Member of the Legislative Assembly of Quebec for Montréal–Saint-Laurent
- In office 1927–1936
- Preceded by: Ernest Walter Sayer
- Succeeded by: Thomas Joseph Coonan

Personal details
- Born: August 12, 1891 Russayn, Russian Empire
- Died: September 24, 1973 (aged 82) Montreal, Quebec
- Party: Liberal
- Spouse: Bella Gross
- Occupation: Criminal lawyer and academic

= Joseph Cohen (politician) =

Canadian lawyer, academic, and politician

Joseph Cohen, (August 12, 1891 - September 24, 1973) was a Canadian lawyer, academic, and politician.

Born in Russayn, Russian Empire, the son of Myer Cohen, a Jewish clergyman, and Rebecca Benyash, Cohen was with his family when it migrated to Canada in 1892, settling in Montreal, Quebec. He studied at the High School of Montreal, McGill University, and at the Université Laval in Quebec. He studied law under Samuel William Jacobs and was called to the Bar of Quebec in 1913. He was created a King's Counsel in 1926.

A criminal lawyer, he practiced in Montreal. He first ran for the Legislative Assembly of Quebec for Montréal–Saint-Laurent in 1923 but was defeated.

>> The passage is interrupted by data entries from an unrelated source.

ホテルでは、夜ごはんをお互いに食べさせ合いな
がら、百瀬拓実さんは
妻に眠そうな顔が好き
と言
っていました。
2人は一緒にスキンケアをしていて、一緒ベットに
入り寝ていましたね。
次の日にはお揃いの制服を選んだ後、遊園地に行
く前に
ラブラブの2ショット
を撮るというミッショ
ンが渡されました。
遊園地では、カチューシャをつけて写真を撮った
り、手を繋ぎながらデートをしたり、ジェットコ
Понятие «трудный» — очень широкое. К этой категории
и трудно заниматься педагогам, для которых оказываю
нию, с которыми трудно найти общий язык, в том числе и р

He was elected in 1927 and re-elected in 1931 and 1935. In 1936, the election results were declared invalid and he did not run in the resulting by-election.

From 1952 to 1961, he was a professor of criminal law at McGill University. He died in Montreal in 1973 and was buried in Montreal in the cemetery of the Congregation Shaar Hashomayim.